§ DATA PROVIDED
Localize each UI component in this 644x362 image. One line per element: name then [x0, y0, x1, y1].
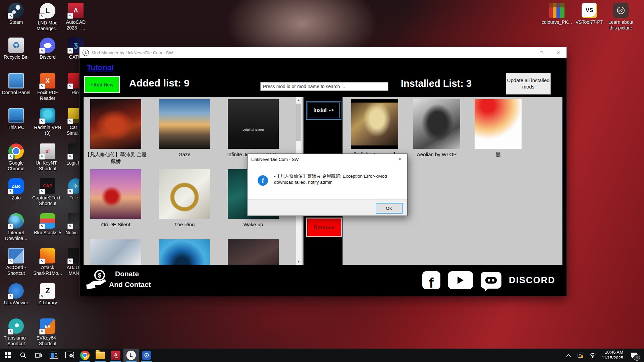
- recycle-bin-icon: ♻: [8, 38, 24, 53]
- desktop-icon-accstd[interactable]: ACCStd - Shortcut: [1, 248, 32, 276]
- added-mod-tile[interactable]: Gaze: [153, 99, 216, 158]
- zalo-icon: Zalo: [8, 178, 24, 194]
- dialog-title: LinkNeverDie.Com - SW: [251, 157, 299, 162]
- added-mod-tile[interactable]: The Ring: [153, 169, 216, 228]
- accstd-icon: [8, 248, 24, 263]
- attack-shark-icon: [40, 248, 55, 263]
- dialog-titlebar: LinkNeverDie.Com - SW: [248, 154, 407, 165]
- donate-label[interactable]: Donate: [115, 270, 139, 278]
- desktop-icon-vstool77[interactable]: VS VSTool77-PT: [574, 3, 605, 25]
- facebook-icon[interactable]: f: [422, 271, 440, 289]
- update-all-button[interactable]: Update all installed mods: [506, 73, 551, 95]
- dialog-message: -【凡人修仙传】慕沛灵 金屋藏娇: Exception Error--:Mod …: [274, 173, 395, 185]
- gear-app-icon: [142, 351, 151, 360]
- evkey64-icon: EV: [40, 318, 55, 334]
- installed-mod-tile[interactable]: 囍: [466, 99, 530, 158]
- desktop-icon-zalo[interactable]: Zalo Zalo: [1, 178, 32, 201]
- start-button[interactable]: [0, 349, 15, 362]
- desktop-icon-this-pc[interactable]: This PC: [1, 108, 32, 130]
- desktop-icon-lnd-mod-manager[interactable]: L LND Mod Manager...: [32, 3, 63, 32]
- discord-icon[interactable]: [481, 272, 501, 289]
- error-dialog: LinkNeverDie.Com - SW ✕ i -【凡人修仙传】慕沛灵 金屋…: [247, 154, 408, 216]
- lnd-mod-manager-icon: L: [126, 351, 136, 360]
- windows-logo-icon: [5, 352, 11, 358]
- wifi-icon[interactable]: [588, 349, 598, 362]
- tray-chevron-icon[interactable]: [564, 349, 574, 362]
- discord-label[interactable]: DISCORD: [509, 275, 555, 286]
- image-glyph-icon: [616, 6, 625, 15]
- desktop-icon-evkey64[interactable]: EV EVKey64 - Shortcut: [32, 318, 63, 347]
- youtube-icon[interactable]: [448, 271, 473, 289]
- svg-text:$: $: [98, 272, 101, 279]
- discord-icon: [40, 38, 55, 53]
- desktop-icon-attack-shark[interactable]: Attack SharkR1Mo...: [32, 248, 63, 276]
- desktop-icon-autocad[interactable]: A AutoCAD 2023 - ...: [60, 3, 91, 31]
- vstool-icon: VS: [582, 3, 597, 18]
- minimize-button[interactable]: –: [516, 47, 533, 58]
- notification-count-badge: 4: [634, 354, 640, 361]
- window-titlebar: L Mod Manager by LinkNeverDie.Com - SW –…: [79, 47, 567, 58]
- taskbar: ACAD L 10:46 AM 11/15/2025 4: [0, 349, 644, 362]
- install-button[interactable]: Install ->: [306, 101, 341, 120]
- desktop-icon-capture2text[interactable]: CAP Capture2Text - Shortcut: [32, 178, 63, 206]
- desktop-icon-z-library[interactable]: Z Z-Library: [32, 283, 63, 306]
- added-mod-tile[interactable]: [221, 239, 285, 265]
- taskbar-mod-manager-button[interactable]: L: [123, 349, 139, 362]
- radmin-vpn-icon: [40, 108, 55, 123]
- taskbar-clock[interactable]: 10:46 AM 11/15/2025: [600, 350, 625, 361]
- installed-list-count: Installed List: 3: [401, 78, 472, 89]
- scroll-up-icon[interactable]: ▲: [296, 97, 302, 103]
- desktop-icon-ultraviewer[interactable]: UltraViewer: [1, 283, 32, 306]
- mod-thumbnail: [90, 239, 141, 265]
- desktop-icon-unikeynt[interactable]: ui UniKeyNT - Shortcut: [32, 143, 63, 172]
- ultraviewer-icon: [8, 283, 24, 299]
- desktop-icon-translumo[interactable]: Translumo - Shortcut: [1, 318, 32, 347]
- tray-device-icon[interactable]: [576, 349, 586, 362]
- desktop-icon-google-chrome[interactable]: Google Chrome: [1, 143, 32, 172]
- remove-button[interactable]: Remove: [306, 218, 342, 237]
- contact-label[interactable]: And Contact: [109, 281, 151, 289]
- taskbar-remote-app-button[interactable]: [46, 349, 62, 362]
- desktop-icon-colourvs[interactable]: colourvs_PK...: [541, 3, 572, 25]
- taskbar-chrome-button[interactable]: [77, 349, 93, 362]
- desktop-icon-learn-about-picture[interactable]: Learn about this picture: [605, 3, 636, 31]
- taskbar-gear-app-button[interactable]: [139, 349, 154, 362]
- close-button[interactable]: ✕: [550, 47, 567, 58]
- installed-mod-tile[interactable]: 【Infinite Journeys】: [343, 99, 407, 158]
- mod-thumbnail: [90, 169, 141, 219]
- maximize-button[interactable]: □: [533, 47, 550, 58]
- installed-mod-tile[interactable]: Aeolian by WLOP: [405, 99, 469, 158]
- mod-thumbnail: [413, 99, 460, 149]
- action-center-button[interactable]: 4: [627, 349, 641, 362]
- desktop-icon-control-panel[interactable]: Control Panel: [1, 73, 32, 96]
- tutorial-link[interactable]: Tutorial: [87, 63, 113, 72]
- desktop-icon-steam[interactable]: Steam: [1, 3, 32, 25]
- mod-search-input[interactable]: [260, 82, 388, 91]
- clock-date: 11/15/2025: [602, 355, 623, 361]
- taskbar-explorer-button[interactable]: [93, 349, 108, 362]
- desktop-icon-discord[interactable]: Discord: [32, 38, 63, 60]
- chrome-icon: [80, 351, 90, 360]
- clock-time: 10:46 AM: [602, 350, 623, 355]
- added-mod-tile[interactable]: Original Score Infinite Journeys 4K Re: [221, 99, 285, 158]
- added-mod-tile[interactable]: Ori DE Silent: [84, 169, 148, 228]
- desktop-icon-radmin-vpn[interactable]: Radmin VPN (3): [32, 108, 63, 136]
- task-view-button[interactable]: [31, 349, 46, 362]
- added-mod-tile[interactable]: [153, 239, 216, 265]
- taskbar-monitor-app-button[interactable]: [62, 349, 77, 362]
- taskbar-autocad-button[interactable]: ACAD: [108, 349, 123, 362]
- ok-button[interactable]: OK: [376, 203, 402, 214]
- desktop-icon-foxit[interactable]: X Foxit PDF Reader: [32, 73, 63, 101]
- add-new-button[interactable]: +Add New: [84, 76, 120, 93]
- added-mod-tile[interactable]: [84, 239, 148, 265]
- donate-hand-icon: $: [85, 269, 112, 291]
- desktop-icon-idm[interactable]: Internet Downloa...: [1, 213, 32, 241]
- steam-icon: [8, 3, 24, 18]
- scroll-down-icon[interactable]: ▼: [296, 259, 302, 265]
- desktop-icon-recycle-bin[interactable]: ♻ Recycle Bin: [1, 38, 32, 60]
- taskbar-search-button[interactable]: [15, 349, 31, 362]
- added-mod-tile[interactable]: 【凡人修仙传】慕沛灵 金屋藏娇: [84, 99, 148, 164]
- desktop-icon-bluestacks[interactable]: BlueStacks 5: [32, 213, 63, 236]
- dialog-close-icon[interactable]: ✕: [392, 154, 407, 164]
- scrollbar-thumb[interactable]: [296, 104, 301, 141]
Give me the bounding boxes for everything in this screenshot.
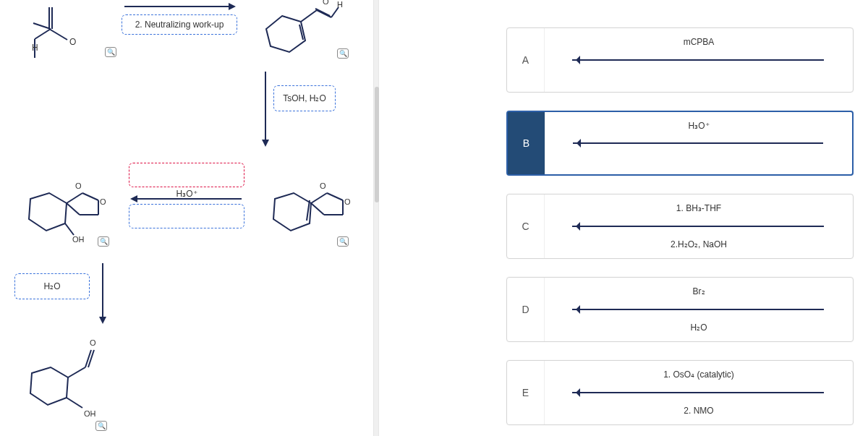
option-reagent-bottom: H₂O <box>545 322 853 333</box>
option-arrow <box>572 226 824 227</box>
option-arrow <box>573 142 823 144</box>
option-reagent-top: mCPBA <box>545 37 853 47</box>
option-body: 1. OsO₄ (catalytic) 2. NMO <box>545 361 853 424</box>
option-reagent-bottom: 2.H₂O₂, NaOH <box>545 239 853 249</box>
oh-label: OH <box>72 235 85 244</box>
option-arrow <box>572 392 824 393</box>
reagent-slot-bottom[interactable] <box>129 204 244 228</box>
step-arrow-top <box>122 0 237 13</box>
left-scrollbar[interactable] <box>373 0 379 436</box>
structure-bottom-left: O OH <box>10 333 119 427</box>
h2o-reagent-box[interactable]: H₂O <box>14 273 90 299</box>
o-label: O <box>323 0 329 6</box>
o-label: O <box>100 197 106 206</box>
svg-marker-8 <box>273 193 311 231</box>
tsoh-reagent-box[interactable]: TsOH, H₂O <box>273 85 336 111</box>
svg-marker-1 <box>229 3 236 10</box>
option-body: mCPBA <box>545 28 853 92</box>
tsoh-label: TsOH, H₂O <box>283 93 326 103</box>
svg-marker-7 <box>130 195 137 202</box>
option-reagent-top: H₃O⁺ <box>545 121 852 131</box>
h2o-label: H₂O <box>44 281 61 291</box>
option-body: 1. BH₃-THF 2.H₂O₂, NaOH <box>545 195 853 258</box>
option-c[interactable]: C 1. BH₃-THF 2.H₂O₂, NaOH <box>506 194 854 259</box>
o-label: O <box>69 37 76 47</box>
option-a[interactable]: A mCPBA <box>506 27 854 93</box>
o-label: O <box>90 338 96 347</box>
scroll-thumb[interactable] <box>375 87 379 202</box>
option-letter: A <box>507 28 545 92</box>
o-label: O <box>344 197 351 206</box>
svg-marker-11 <box>30 367 68 405</box>
option-letter: E <box>507 361 545 424</box>
h-label: H <box>337 0 343 9</box>
option-letter: B <box>508 112 545 174</box>
option-e[interactable]: E 1. OsO₄ (catalytic) 2. NMO <box>506 360 854 425</box>
option-body: Br₂ H₂O <box>545 278 853 341</box>
down-arrow-h2o <box>96 260 109 325</box>
option-reagent-top: 1. BH₃-THF <box>545 203 853 213</box>
step-2-label: 2. Neutralizing work-up <box>135 20 224 30</box>
o-label: O <box>75 181 82 190</box>
option-reagent-top: Br₂ <box>545 286 853 296</box>
svg-marker-2 <box>266 16 305 52</box>
option-body: H₃O⁺ <box>545 112 852 174</box>
option-d[interactable]: D Br₂ H₂O <box>506 277 854 342</box>
down-arrow-tsoh <box>259 69 272 148</box>
back-arrow-mid <box>129 194 244 204</box>
h-label: H <box>32 43 38 53</box>
svg-marker-4 <box>262 140 269 147</box>
zoom-structure-4[interactable]: 🔍 <box>337 236 349 247</box>
reagent-slot-top[interactable] <box>129 163 244 187</box>
oh-label: OH <box>84 409 96 418</box>
svg-marker-10 <box>99 317 106 324</box>
option-b[interactable]: B H₃O⁺ <box>506 111 854 176</box>
zoom-structure-3[interactable]: 🔍 <box>98 236 109 247</box>
option-reagent-top: 1. OsO₄ (catalytic) <box>545 369 853 380</box>
svg-marker-5 <box>29 193 67 231</box>
option-letter: D <box>507 278 545 341</box>
option-arrow <box>572 309 824 310</box>
option-letter: C <box>507 195 545 258</box>
zoom-structure-1[interactable]: 🔍 <box>105 47 116 57</box>
option-reagent-bottom: 2. NMO <box>545 406 853 416</box>
o-label: O <box>320 181 326 190</box>
option-arrow <box>572 59 824 61</box>
structure-top-left: H O <box>13 0 100 65</box>
zoom-structure-5[interactable]: 🔍 <box>95 421 107 431</box>
zoom-structure-2[interactable]: 🔍 <box>337 48 349 59</box>
step-2-label-box[interactable]: 2. Neutralizing work-up <box>122 14 237 35</box>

§ TASK DESCRIPTION
Note each line of the material holding "gear" and copy it out.

§ ANSWER TO THIS EXERCISE
- gear-app-icon: [142, 351, 151, 360]
- taskbar-gear-app-button[interactable]: [139, 349, 154, 362]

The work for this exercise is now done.